[Opening Data section]
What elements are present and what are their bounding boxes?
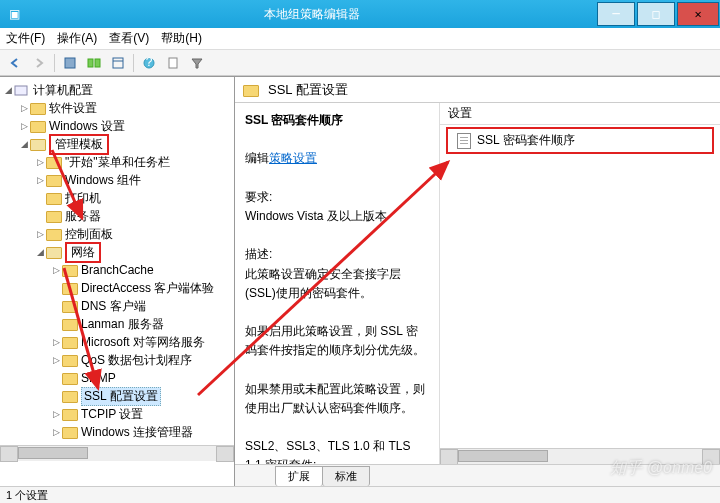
forward-button[interactable]: [28, 52, 50, 74]
tab-extended[interactable]: 扩展: [275, 466, 323, 486]
tree-software-settings[interactable]: ▷软件设置: [0, 99, 234, 117]
back-button[interactable]: [4, 52, 26, 74]
status-bar: 1 个设置: [0, 486, 720, 503]
tree-lanman[interactable]: Lanman 服务器: [0, 315, 234, 333]
svg-rect-2: [95, 59, 100, 67]
tree-control-panel[interactable]: ▷控制面板: [0, 225, 234, 243]
tree-network[interactable]: ◢网络: [0, 243, 234, 261]
tree-microsoft-peer[interactable]: ▷Microsoft 对等网络服务: [0, 333, 234, 351]
menu-file[interactable]: 文件(F): [6, 30, 45, 47]
tab-standard[interactable]: 标准: [322, 466, 370, 486]
edit-policy-link[interactable]: 策略设置: [269, 151, 317, 165]
menubar: 文件(F) 操作(A) 查看(V) 帮助(H): [0, 28, 720, 50]
maximize-button[interactable]: □: [637, 2, 675, 26]
svg-rect-1: [88, 59, 93, 67]
toolbar: ?: [0, 50, 720, 76]
svg-rect-8: [15, 86, 27, 95]
tree-ssl-config[interactable]: SSL 配置设置: [0, 387, 234, 405]
menu-action[interactable]: 操作(A): [57, 30, 97, 47]
settings-list[interactable]: 设置 SSL 密码套件顺序: [440, 103, 720, 464]
toolbar-icon-5[interactable]: [162, 52, 184, 74]
tree-windows-settings[interactable]: ▷Windows 设置: [0, 117, 234, 135]
minimize-button[interactable]: ─: [597, 2, 635, 26]
tree-snmp[interactable]: SNMP: [0, 369, 234, 387]
right-header-title: SSL 配置设置: [268, 81, 348, 99]
filter-icon[interactable]: [186, 52, 208, 74]
tree-branchcache[interactable]: ▷BranchCache: [0, 261, 234, 279]
tree-root[interactable]: ◢ 计算机配置: [0, 81, 234, 99]
list-item-ssl-cipher[interactable]: SSL 密码套件顺序: [449, 130, 711, 151]
toolbar-icon-1[interactable]: [59, 52, 81, 74]
tree-pane[interactable]: ◢ 计算机配置 ▷软件设置 ▷Windows 设置 ◢管理模板 ▷"开始"菜单和…: [0, 77, 235, 486]
list-column-header[interactable]: 设置: [440, 103, 720, 125]
tree-dns-client[interactable]: DNS 客户端: [0, 297, 234, 315]
toolbar-icon-3[interactable]: [107, 52, 129, 74]
menu-view[interactable]: 查看(V): [109, 30, 149, 47]
tree-qos[interactable]: ▷QoS 数据包计划程序: [0, 351, 234, 369]
window-title: 本地组策略编辑器: [28, 6, 596, 23]
right-header: SSL 配置设置: [235, 77, 720, 103]
tree-windows-components[interactable]: ▷Windows 组件: [0, 171, 234, 189]
tree-hscroll[interactable]: [0, 445, 234, 461]
app-icon: ▣: [0, 7, 28, 21]
watermark: 知乎 @onme0: [610, 458, 712, 479]
help-icon[interactable]: ?: [138, 52, 160, 74]
menu-help[interactable]: 帮助(H): [161, 30, 202, 47]
svg-rect-7: [169, 58, 177, 68]
titlebar: ▣ 本地组策略编辑器 ─ □ ✕: [0, 0, 720, 28]
close-button[interactable]: ✕: [677, 2, 719, 26]
tree-tcpip[interactable]: ▷TCPIP 设置: [0, 405, 234, 423]
svg-text:?: ?: [146, 56, 153, 69]
svg-rect-0: [65, 58, 75, 68]
tree-printer[interactable]: 打印机: [0, 189, 234, 207]
document-icon: [457, 133, 471, 149]
description-pane: SSL 密码套件顺序 编辑策略设置 要求: Windows Vista 及以上版…: [235, 103, 440, 464]
tree-server[interactable]: 服务器: [0, 207, 234, 225]
tree-start-menu[interactable]: ▷"开始"菜单和任务栏: [0, 153, 234, 171]
toolbar-icon-2[interactable]: [83, 52, 105, 74]
right-pane: SSL 配置设置 SSL 密码套件顺序 编辑策略设置 要求: Windows V…: [235, 77, 720, 486]
desc-title: SSL 密码套件顺序: [245, 113, 343, 127]
tree-directaccess[interactable]: DirectAccess 客户端体验: [0, 279, 234, 297]
tree-windows-connmgr[interactable]: ▷Windows 连接管理器: [0, 423, 234, 441]
tree-admin-templates[interactable]: ◢管理模板: [0, 135, 234, 153]
svg-rect-3: [113, 58, 123, 68]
[Closing Data section]
* _What to do_: Would you please copy the listing exactly, omitting every picture?

* _Solution to the exercise_:
What elements are present and what are their bounding boxes?
forward-button[interactable]: [28, 52, 50, 74]
tab-extended[interactable]: 扩展: [275, 466, 323, 486]
tree-software-settings[interactable]: ▷软件设置: [0, 99, 234, 117]
back-button[interactable]: [4, 52, 26, 74]
status-bar: 1 个设置: [0, 486, 720, 503]
tree-lanman[interactable]: Lanman 服务器: [0, 315, 234, 333]
svg-rect-2: [95, 59, 100, 67]
tree-control-panel[interactable]: ▷控制面板: [0, 225, 234, 243]
tree-network[interactable]: ◢网络: [0, 243, 234, 261]
tree-microsoft-peer[interactable]: ▷Microsoft 对等网络服务: [0, 333, 234, 351]
menu-file[interactable]: 文件(F): [6, 30, 45, 47]
tab-standard[interactable]: 标准: [322, 466, 370, 486]
edit-policy-link[interactable]: 策略设置: [269, 151, 317, 165]
menubar: 文件(F) 操作(A) 查看(V) 帮助(H): [0, 28, 720, 50]
maximize-button[interactable]: □: [637, 2, 675, 26]
svg-rect-1: [88, 59, 93, 67]
toolbar: ?: [0, 50, 720, 76]
svg-rect-8: [15, 86, 27, 95]
tree-ssl-config[interactable]: SSL 配置设置: [0, 387, 234, 405]
menu-action[interactable]: 操作(A): [57, 30, 97, 47]
settings-list[interactable]: 设置 SSL 密码套件顺序: [440, 103, 720, 464]
toolbar-icon-5[interactable]: [162, 52, 184, 74]
tree-windows-settings[interactable]: ▷Windows 设置: [0, 117, 234, 135]
minimize-button[interactable]: ─: [597, 2, 635, 26]
tree-snmp[interactable]: SNMP: [0, 369, 234, 387]
right-header-title: SSL 配置设置: [268, 81, 348, 99]
filter-icon[interactable]: [186, 52, 208, 74]
tree-branchcache[interactable]: ▷BranchCache: [0, 261, 234, 279]
tree-root[interactable]: ◢ 计算机配置: [0, 81, 234, 99]
list-item-ssl-cipher[interactable]: SSL 密码套件顺序: [449, 130, 711, 151]
toolbar-icon-1[interactable]: [59, 52, 81, 74]
tree-pane[interactable]: ◢ 计算机配置 ▷软件设置 ▷Windows 设置 ◢管理模板 ▷"开始"菜单和…: [0, 77, 235, 486]
list-column-header[interactable]: 设置: [440, 103, 720, 125]
tree-dns-client[interactable]: DNS 客户端: [0, 297, 234, 315]
toolbar-icon-3[interactable]: [107, 52, 129, 74]
menu-view[interactable]: 查看(V): [109, 30, 149, 47]
tree-qos[interactable]: ▷QoS 数据包计划程序: [0, 351, 234, 369]
window-title: 本地组策略编辑器: [28, 6, 596, 23]
right-header: SSL 配置设置: [235, 77, 720, 103]
tree-windows-components[interactable]: ▷Windows 组件: [0, 171, 234, 189]
tree-hscroll[interactable]: [0, 445, 234, 461]
app-icon: ▣: [0, 7, 28, 21]
watermark: 知乎 @onme0: [610, 458, 712, 479]
help-icon[interactable]: ?: [138, 52, 160, 74]
menu-help[interactable]: 帮助(H): [161, 30, 202, 47]
svg-rect-7: [169, 58, 177, 68]
titlebar: ▣ 本地组策略编辑器 ─ □ ✕: [0, 0, 720, 28]
close-button[interactable]: ✕: [677, 2, 719, 26]
tree-tcpip[interactable]: ▷TCPIP 设置: [0, 405, 234, 423]
svg-text:?: ?: [146, 56, 153, 69]
svg-rect-0: [65, 58, 75, 68]
tree-printer[interactable]: 打印机: [0, 189, 234, 207]
document-icon: [457, 133, 471, 149]
description-pane: SSL 密码套件顺序 编辑策略设置 要求: Windows Vista 及以上版…: [235, 103, 440, 464]
tree-server[interactable]: 服务器: [0, 207, 234, 225]
tree-start-menu[interactable]: ▷"开始"菜单和任务栏: [0, 153, 234, 171]
toolbar-icon-2[interactable]: [83, 52, 105, 74]
right-pane: SSL 配置设置 SSL 密码套件顺序 编辑策略设置 要求: Windows V…: [235, 77, 720, 486]
desc-title: SSL 密码套件顺序: [245, 113, 343, 127]
tree-directaccess[interactable]: DirectAccess 客户端体验: [0, 279, 234, 297]
tree-windows-connmgr[interactable]: ▷Windows 连接管理器: [0, 423, 234, 441]
tree-admin-templates[interactable]: ◢管理模板: [0, 135, 234, 153]
svg-rect-3: [113, 58, 123, 68]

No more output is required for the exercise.